--- RECORDS PROVIDED Enclosed Below ---

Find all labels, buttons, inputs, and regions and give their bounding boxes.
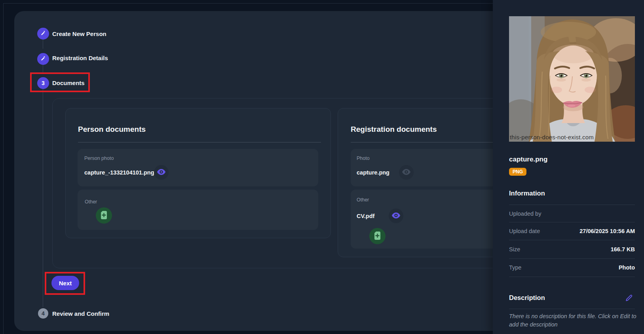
person-other-field: Other — [78, 190, 318, 230]
app-window: Create New Person Registration Details 3… — [0, 0, 644, 334]
registration-photo-label: Photo — [357, 156, 370, 161]
step-1-circle[interactable] — [37, 28, 49, 40]
annotation-box-next-button — [45, 272, 85, 295]
info-row-upload-date: Upload date 27/06/2025 10:56 AM — [509, 222, 635, 240]
person-photo-filename: capture_-1332104101.png — [84, 169, 154, 176]
info-label: Type — [509, 264, 521, 271]
information-heading: Information — [509, 190, 545, 197]
view-person-photo-button[interactable] — [154, 165, 169, 180]
info-row-uploaded-by: Uploaded by — [509, 205, 635, 222]
preview-photo: this-person-does-not-exist.com — [509, 16, 635, 142]
registration-other-label: Other — [357, 197, 369, 203]
sidebar-step-create-new-person[interactable]: Create New Person — [52, 30, 106, 37]
pencil-icon — [40, 55, 46, 63]
registration-other-filename: CV.pdf — [357, 213, 374, 219]
step-4-number: 4 — [42, 310, 45, 317]
eye-icon — [157, 169, 165, 176]
title-divider — [78, 142, 321, 142]
registration-photo-filename: capture.png — [357, 169, 389, 176]
description-empty-text: There is no description for this file. C… — [509, 312, 636, 328]
add-registration-other-document-button[interactable] — [369, 228, 386, 244]
divider — [509, 240, 635, 240]
info-row-size: Size 166.7 KB — [509, 241, 635, 258]
eye-icon — [402, 169, 410, 176]
info-value: 27/06/2025 10:56 AM — [579, 228, 635, 234]
file-preview-sidebar: this-person-does-not-exist.com capture.p… — [493, 0, 644, 334]
info-value: Photo — [619, 264, 635, 271]
divider — [509, 277, 635, 277]
person-other-label: Other — [85, 199, 97, 205]
info-row-type: Type Photo — [509, 259, 635, 276]
portrait-image — [509, 16, 635, 142]
person-photo-field: Person photo capture_-1332104101.png — [78, 149, 318, 186]
eye-icon — [392, 213, 400, 220]
pencil-icon — [40, 30, 46, 37]
view-cv-pdf-button[interactable] — [389, 209, 403, 223]
view-registration-photo-button-dimmed[interactable] — [399, 165, 414, 180]
step-connector — [43, 39, 43, 49]
add-document-icon — [100, 211, 108, 220]
person-documents-title: Person documents — [78, 125, 146, 134]
step-4-circle[interactable]: 4 — [38, 308, 48, 319]
person-photo-label: Person photo — [84, 156, 114, 161]
person-documents-card: Person documents Person photo capture_-1… — [65, 108, 331, 238]
edit-description-button[interactable] — [623, 294, 635, 303]
annotation-box-step-documents — [30, 72, 90, 92]
info-label: Upload date — [509, 228, 540, 234]
edit-description-icon — [625, 298, 633, 304]
preview-filename: capture.png — [509, 156, 547, 163]
info-label: Uploaded by — [509, 211, 541, 217]
description-heading: Description — [509, 294, 545, 302]
outer-frame-border-top — [3, 3, 493, 4]
step-connector — [43, 89, 43, 307]
add-document-icon — [374, 232, 381, 241]
outer-frame-border — [3, 3, 4, 334]
divider — [509, 309, 635, 309]
registration-documents-title: Registration documents — [351, 125, 437, 134]
file-type-badge: PNG — [509, 168, 526, 176]
step-registration-details[interactable]: Registration Details — [52, 55, 108, 61]
step-2-circle[interactable] — [37, 53, 49, 65]
add-person-other-document-button[interactable] — [96, 207, 112, 224]
info-value: 166.7 KB — [611, 246, 635, 252]
step-review-and-confirm[interactable]: Review and Confirm — [52, 310, 109, 317]
photo-watermark: this-person-does-not-exist.com — [510, 134, 594, 140]
info-label: Size — [509, 246, 520, 252]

--- End of Enclosed RECORDS PROVIDED ---

Produce an exact reprint of the entries, dropping the images.

Find all labels, buttons, inputs, and regions and give their bounding boxes.
person-other-field: Other — [78, 190, 318, 230]
app-window: Create New Person Registration Details 3… — [0, 0, 644, 334]
registration-photo-label: Photo — [357, 156, 370, 161]
step-1-circle[interactable] — [37, 28, 49, 40]
annotation-box-next-button — [45, 272, 85, 295]
info-row-upload-date: Upload date 27/06/2025 10:56 AM — [509, 222, 635, 240]
person-photo-filename: capture_-1332104101.png — [84, 169, 154, 176]
info-label: Type — [509, 264, 521, 271]
information-heading: Information — [509, 190, 545, 197]
view-person-photo-button[interactable] — [154, 165, 169, 180]
info-row-uploaded-by: Uploaded by — [509, 205, 635, 222]
preview-photo: this-person-does-not-exist.com — [509, 16, 635, 142]
registration-other-label: Other — [357, 197, 369, 203]
sidebar-step-create-new-person[interactable]: Create New Person — [52, 30, 106, 37]
pencil-icon — [40, 55, 46, 63]
registration-other-filename: CV.pdf — [357, 213, 374, 219]
step-4-number: 4 — [42, 310, 45, 317]
eye-icon — [157, 169, 165, 176]
title-divider — [78, 142, 321, 142]
registration-photo-filename: capture.png — [357, 169, 389, 176]
description-empty-text: There is no description for this file. C… — [509, 312, 636, 328]
add-registration-other-document-button[interactable] — [369, 228, 386, 244]
divider — [509, 240, 635, 240]
info-row-size: Size 166.7 KB — [509, 241, 635, 258]
eye-icon — [402, 169, 410, 176]
info-value: 27/06/2025 10:56 AM — [579, 228, 635, 234]
file-preview-sidebar: this-person-does-not-exist.com capture.p… — [493, 0, 644, 334]
info-value: Photo — [619, 264, 635, 271]
divider — [509, 277, 635, 277]
person-other-label: Other — [85, 199, 97, 205]
info-row-type: Type Photo — [509, 259, 635, 276]
portrait-image — [509, 16, 635, 142]
person-photo-field: Person photo capture_-1332104101.png — [78, 149, 318, 186]
eye-icon — [392, 213, 400, 220]
pencil-icon — [40, 30, 46, 37]
view-cv-pdf-button[interactable] — [389, 209, 403, 223]
view-registration-photo-button-dimmed[interactable] — [399, 165, 414, 180]
step-connector — [43, 39, 43, 49]
add-document-icon — [100, 211, 108, 220]
person-documents-title: Person documents — [78, 125, 146, 134]
step-4-circle[interactable]: 4 — [38, 308, 48, 319]
person-photo-label: Person photo — [84, 156, 114, 161]
person-documents-card: Person documents Person photo capture_-1… — [65, 108, 331, 238]
edit-description-button[interactable] — [623, 294, 635, 303]
annotation-box-step-documents — [30, 72, 90, 92]
info-label: Upload date — [509, 228, 540, 234]
edit-description-icon — [625, 298, 633, 304]
preview-filename: capture.png — [509, 156, 547, 163]
info-label: Uploaded by — [509, 211, 541, 217]
description-heading: Description — [509, 294, 545, 302]
outer-frame-border-top — [3, 3, 493, 4]
step-connector — [43, 89, 43, 307]
add-document-icon — [374, 232, 381, 241]
outer-frame-border — [3, 3, 4, 334]
divider — [509, 309, 635, 309]
registration-documents-title: Registration documents — [351, 125, 437, 134]
file-type-badge: PNG — [509, 168, 526, 176]
step-registration-details[interactable]: Registration Details — [52, 55, 108, 61]
step-2-circle[interactable] — [37, 53, 49, 65]
add-person-other-document-button[interactable] — [96, 207, 112, 224]
info-value: 166.7 KB — [611, 246, 635, 252]
step-review-and-confirm[interactable]: Review and Confirm — [52, 310, 109, 317]
photo-watermark: this-person-does-not-exist.com — [510, 134, 594, 140]
info-label: Size — [509, 246, 520, 252]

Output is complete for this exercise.